## What is being asked
Without copying any picture, transcribe exactly the lines of the data below from the one containing "公司产品 (300, 147)" through the one containing "gather → (1302, 966)".

--- Data records ---

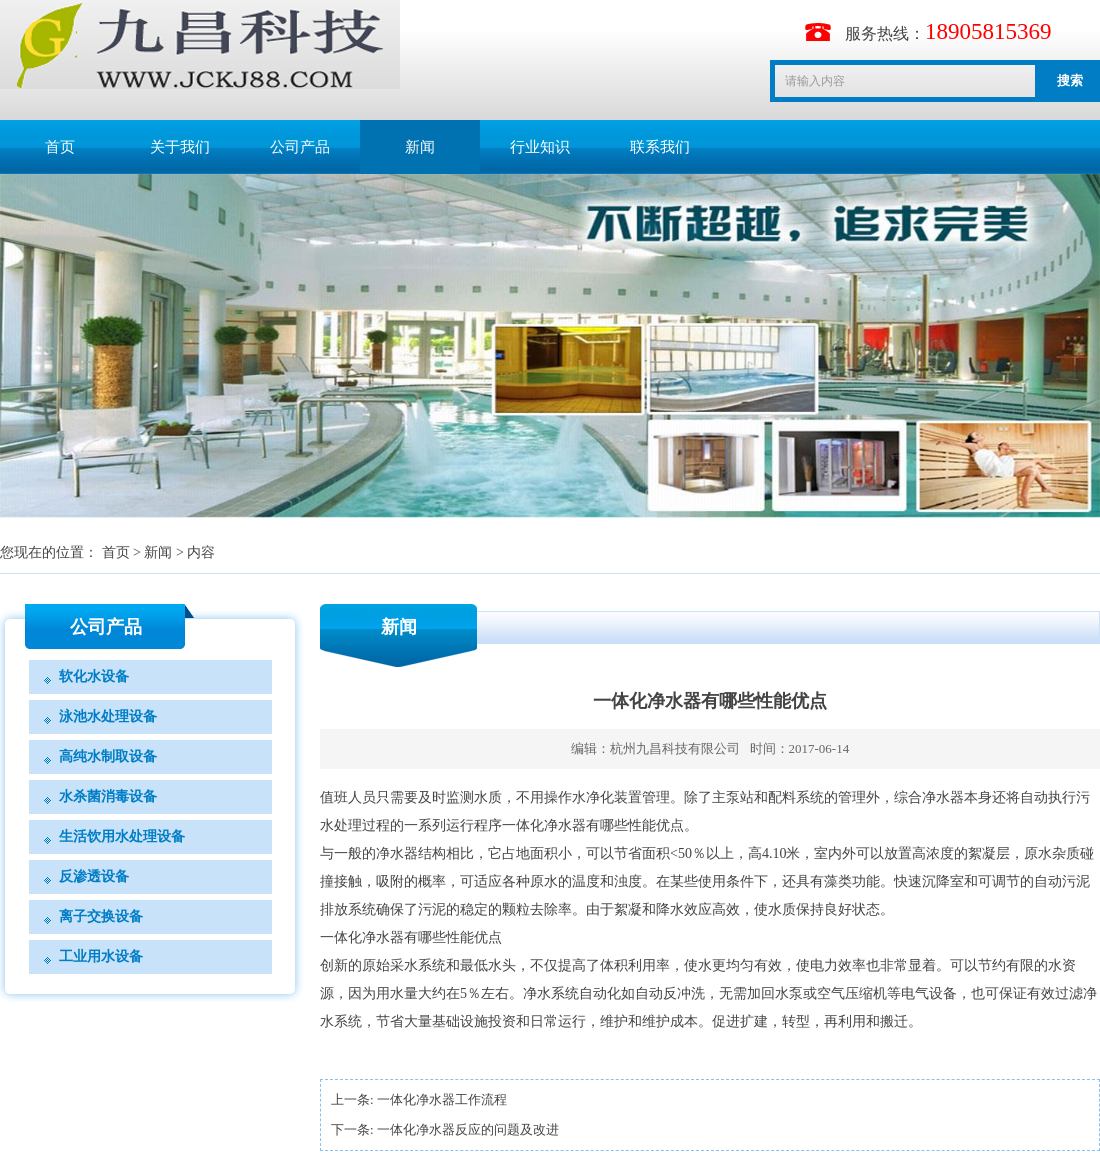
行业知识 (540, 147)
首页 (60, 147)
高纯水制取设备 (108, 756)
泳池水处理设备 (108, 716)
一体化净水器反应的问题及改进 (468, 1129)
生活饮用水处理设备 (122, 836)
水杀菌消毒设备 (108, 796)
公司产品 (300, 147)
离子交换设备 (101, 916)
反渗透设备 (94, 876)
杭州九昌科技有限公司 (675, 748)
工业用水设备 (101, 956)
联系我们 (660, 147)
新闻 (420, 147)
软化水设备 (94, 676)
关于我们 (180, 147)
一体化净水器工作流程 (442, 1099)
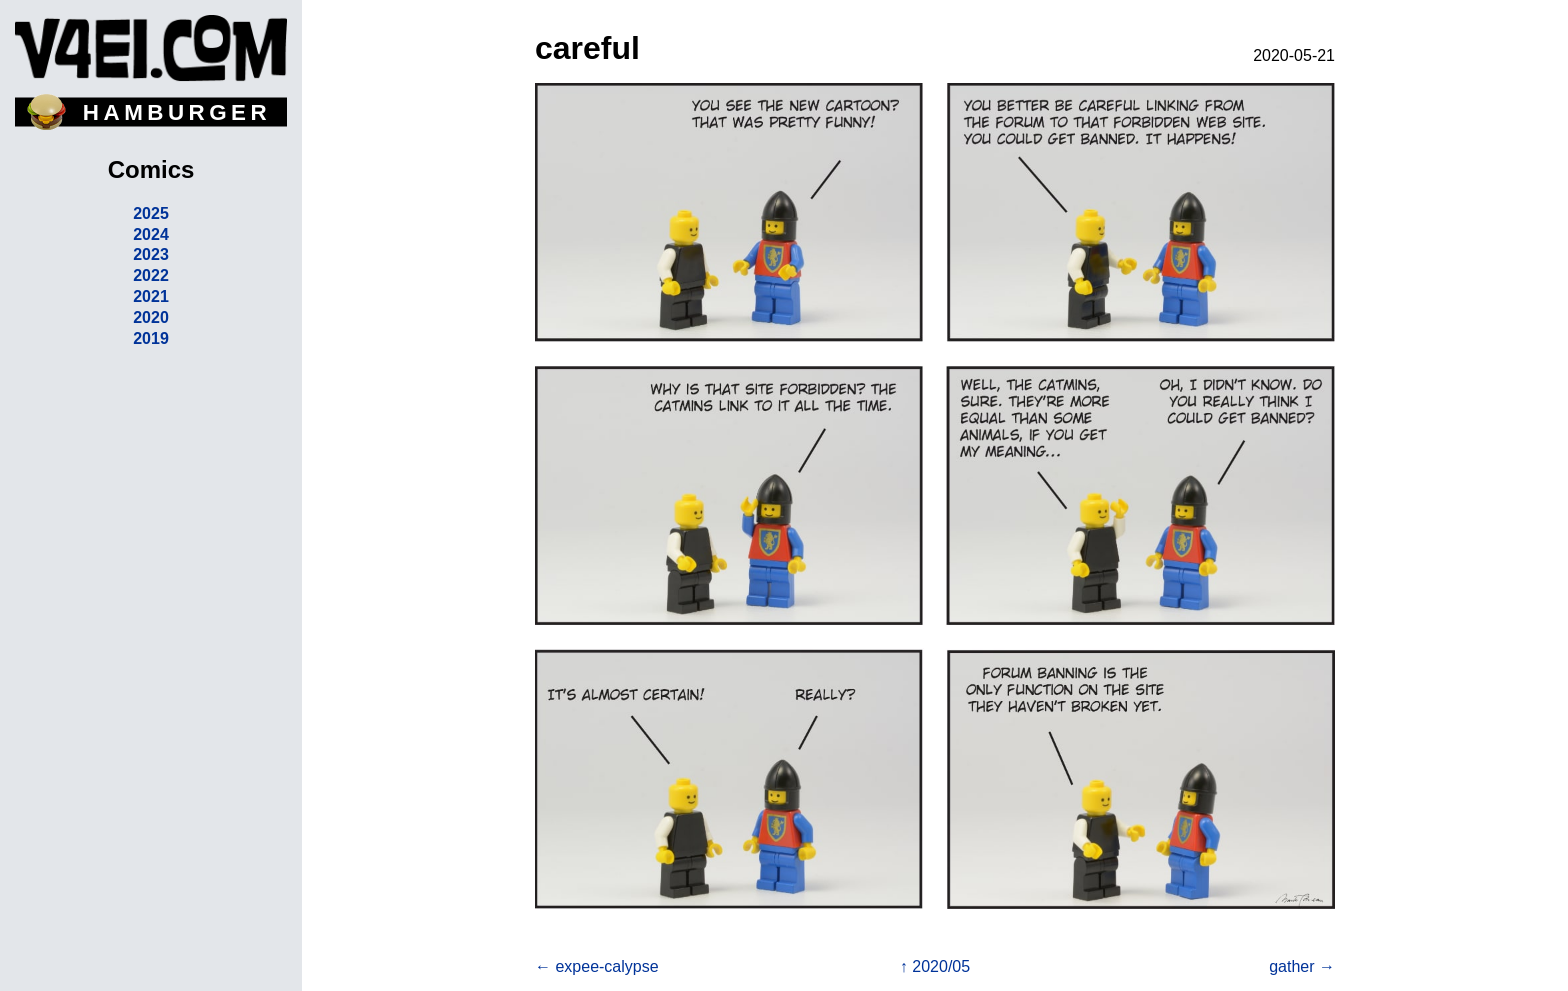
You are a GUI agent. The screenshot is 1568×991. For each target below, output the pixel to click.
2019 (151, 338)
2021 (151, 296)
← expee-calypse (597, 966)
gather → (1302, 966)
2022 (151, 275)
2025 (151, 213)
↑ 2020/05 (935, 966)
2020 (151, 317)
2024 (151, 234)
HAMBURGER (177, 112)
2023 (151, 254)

---
--- Data records ---

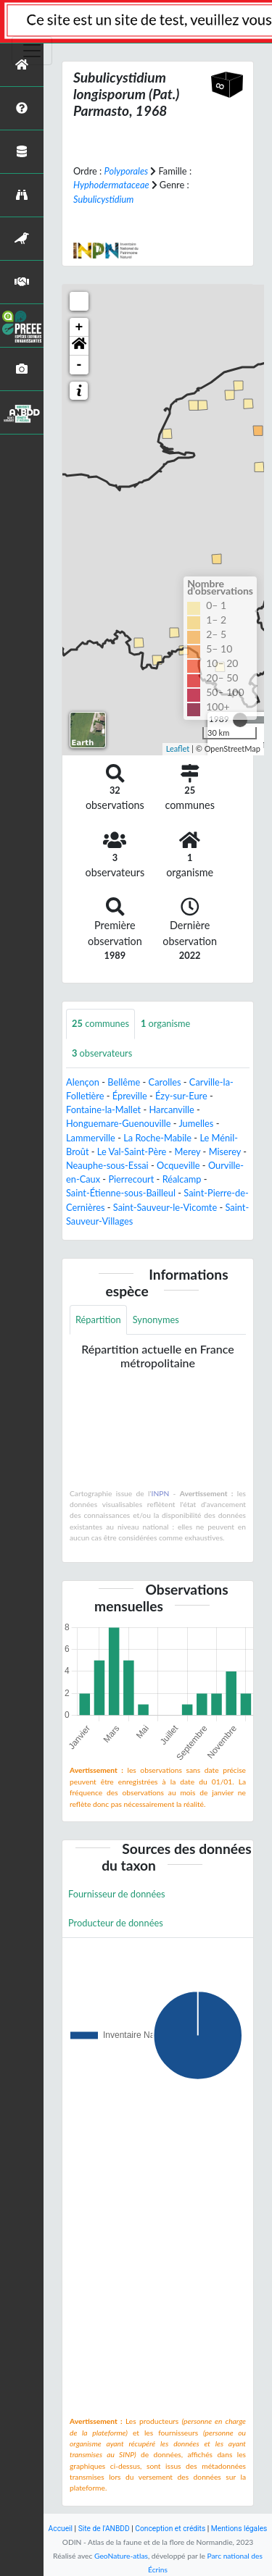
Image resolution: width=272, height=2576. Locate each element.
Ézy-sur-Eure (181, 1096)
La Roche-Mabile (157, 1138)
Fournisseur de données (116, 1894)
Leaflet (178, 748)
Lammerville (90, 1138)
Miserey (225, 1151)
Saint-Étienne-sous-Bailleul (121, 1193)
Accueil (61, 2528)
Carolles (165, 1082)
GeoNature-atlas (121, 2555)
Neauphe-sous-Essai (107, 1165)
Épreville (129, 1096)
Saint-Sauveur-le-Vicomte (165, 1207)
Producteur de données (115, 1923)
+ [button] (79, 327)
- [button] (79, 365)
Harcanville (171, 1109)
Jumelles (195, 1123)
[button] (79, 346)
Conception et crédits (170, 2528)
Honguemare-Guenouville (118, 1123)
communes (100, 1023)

---

## Exercise result
公司产品 (300, 147)
离子交换设备 (101, 916)
反渗透设备 (94, 876)
杭州九昌科技有限公司 (675, 748)
工业用水设备 (101, 956)
联系我们 (660, 147)
新闻 (420, 147)
软化水设备 (94, 676)
关于我们 (180, 147)
一体化净水器工作流程 (442, 1099)
You are a GUI agent. The screenshot is 1568×991. For each target below, output the pixel to click.
2019 (151, 338)
2021 (151, 296)
← expee-calypse (597, 966)
gather → (1302, 966)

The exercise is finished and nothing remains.